__Goal of the exercise__. The response should consist of every line below, restated exactly, with no pictures.

__Given data__.
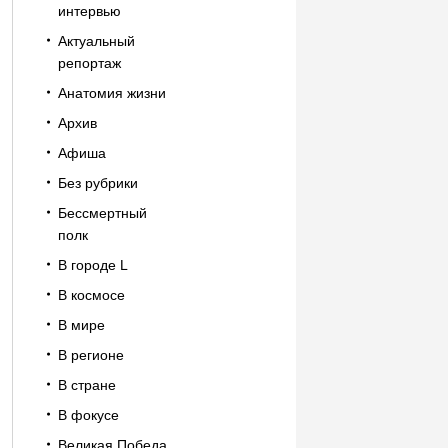
интервью
Актуальный
репортаж
Анатомия жизни
Архив
Афиша
Без рубрики
Бессмертный
полк
В городе L
В космосе
В мире
В регионе
В стране
В фокусе
Великая Победа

__Final answer__.
интервью
Актуальный
репортаж
Анатомия жизни
Архив
Афиша
Без рубрики
Бессмертный
полк
В городе L
В космосе
В мире
В регионе
В стране
В фокусе
Великая Победа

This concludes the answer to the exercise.